AIM OF THE TASK
Using the line that contains "Phera * Carmelino Aurelio *" as the first line and the last line of the data as the final one, give every line in that range again exactly.

PROVIDED ENTRIES

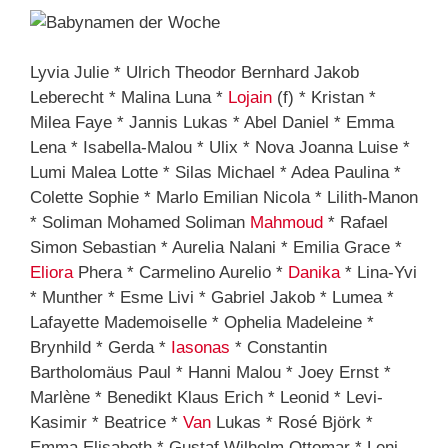
Lyvia Julie * Ulrich Theodor Bernhard Jakob
Leberecht * Malina Luna *
Lojain
(f) * Kristan *
Milea Faye * Jannis Lukas * Abel Daniel * Emma
Lena * Isabella-Malou * Ulix * Nova Joanna Luise *
Lumi Malea Lotte * Silas Michael * Adea Paulina *
Colette Sophie * Marlo Emilian Nicola * Lilith-Manon
* Soliman Mohamed Soliman
Mahmoud
* Rafael
Simon Sebastian * Aurelia Nalani * Emilia Grace *
Eliora
Phera * Carmelino Aurelio *
Danika
* Lina-Yvi
* Munther * Esme Livi * Gabriel Jakob * Lumea *
Lafayette Mademoiselle * Ophelia Madeleine *
Brynhild * Gerda *
Iasonas
* Constantin
Bartholomäus Paul * Hanni Malou * Joey Ernst *
Marlène * Benedikt Klaus Erich * Leonid * Levi-
Kasimir * Beatrice *
Van
Lukas * Rosé Björk *
Emma Elisabeth * Gustaf Wilhelm Ottomar * Leni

ANSWER BOX
Phera * Carmelino Aurelio *
Danika
* Lina-Yvi
* Munther * Esme Livi * Gabriel Jakob * Lumea *
Lafayette Mademoiselle * Ophelia Madeleine *
Brynhild * Gerda *
Iasonas
* Constantin
Bartholomäus Paul * Hanni Malou * Joey Ernst *
Marlène * Benedikt Klaus Erich * Leonid * Levi-
Kasimir * Beatrice *
Van
Lukas * Rosé Björk *
Emma Elisabeth * Gustaf Wilhelm Ottomar * Leni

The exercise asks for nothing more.